By Ann McCreary
Original monologues and skits, as well as scenes from the likes of Shakespeare, are brought together in “SnapShots,” Methow Valley Theater’s annual spring production opening on March 14.
“SnapShots” features six local actors — three in their teens and three over the age of 65 — who present scenes and monologues that offer insight on “the stresses and joys of living a modern life in small town America,” said Nadine Van Hees, a board member of the Methow Valley Theater.
The actors, ranging in age from 14 to 87, portray more than 20 “lighthearted and charming local characters,” Van Hees said. Local audiences will find relevance in performances that provide a humorous look at “what it is like to be a person living here in the Methow in the 21st century,” she said.
Directed by Heidi Steckler, “SnapShots” combines original work and scripted material. For Steckler, the performance has special significance.
“I’m getting a master’s degree in education, and this is a thesis project,” Steckler said. Her thesis looks at “how play — engagement through the arts — can ignite learning across curriculum, particularly right brain education,” she said. “This production means playing in the theater.”
The overall performance is framed around a play within a play, with the six performers playing actors rehearsing a play.

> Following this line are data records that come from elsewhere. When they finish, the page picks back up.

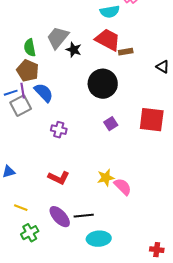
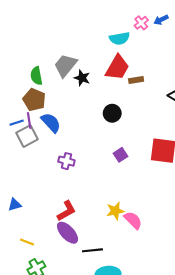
red trapezoid: (108, 40) -> (117, 68), turned 92
black circle: (103, 84) -> (112, 113), size x0.6
red L-shape: (59, 178) -> (66, 211), turned -55
purple ellipse: (60, 217) -> (68, 233), moved

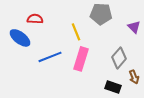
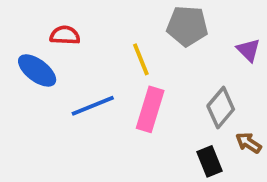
brown arrow: (134, 77) -> (248, 143), turned 144
black rectangle: (113, 87) -> (210, 161), turned 49

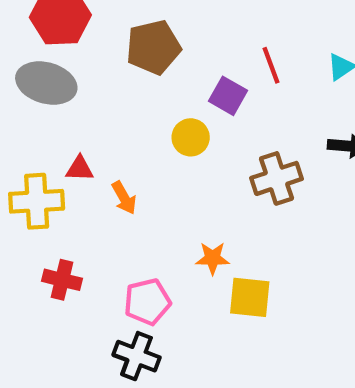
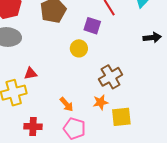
brown cross: (276, 178) -> (111, 77), moved
orange arrow: (124, 198) -> (67, 104), moved
pink pentagon: (147, 302) -> (74, 129), turned -30

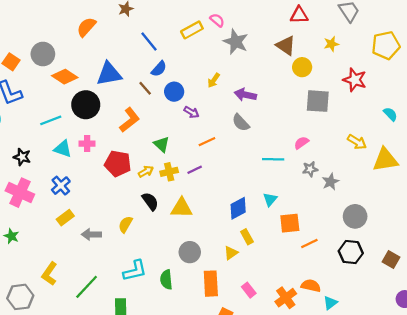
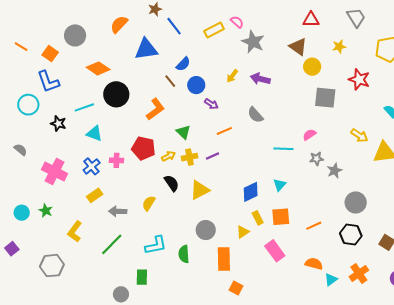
blue line: (149, 41) -> (174, 26), moved
gray circle: (43, 54) -> (75, 35), moved
blue triangle: (109, 74) -> (146, 49), moved
purple arrow: (245, 95) -> (260, 79), moved
pink cross: (87, 144) -> (116, 160), moved
black star: (22, 157) -> (58, 124), moved
yellow triangle: (182, 208) -> (200, 190), turned -30
orange square: (290, 223) -> (281, 217), moved
yellow L-shape: (49, 274) -> (75, 231), moved
green line: (87, 287) -> (112, 244), moved
pink rectangle: (249, 290) -> (275, 251), moved, size x1.5
orange cross: (286, 298) -> (359, 273), moved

Woven into that theme are individual humorous skits and monologues, Steckler said. “It’s a very light and funny show,” she said.
Tani Erickson performs an original work titled “There Are No Single Men in the Methow,” exploring the joys and pitfall s of being single and dating in the Methow Valley. In her monologue, “I Suck at Yoga,” Erickson pokes fun at a body-obsessed culture.
Renda Grim offers humorous portrayals of a difficult customer service worker and a somewhat tipsy host of a cooking show.
Bob Hoffman shares the frustrations and pitfalls of trying to maneuver in today’s fast-paced culture. Bella Chrastina portrays a child care worker who aspires to the big lights.
Stella Gitchos shares the agony and complications of getting a first speeding ticket on Twisp River Road. “It’s an example of how we are drawing on local stories,” Steckler said. Gitchos also performs a monologue about asking a reluctant but alluring potential date to the prom.
The youngest actor of the show, Ilo Curtis, offers two monologues. One is Shakespeare’s “All the World’s a Stage,” and another presents seven contrasting characters in a three-minute performance.
The show is presented March 14, 15, 16, 22 and 23 at the Methow Valley Community Center in Twisp. All performances are at 7:30 p.m. and tickets are $10 at the door for general seating.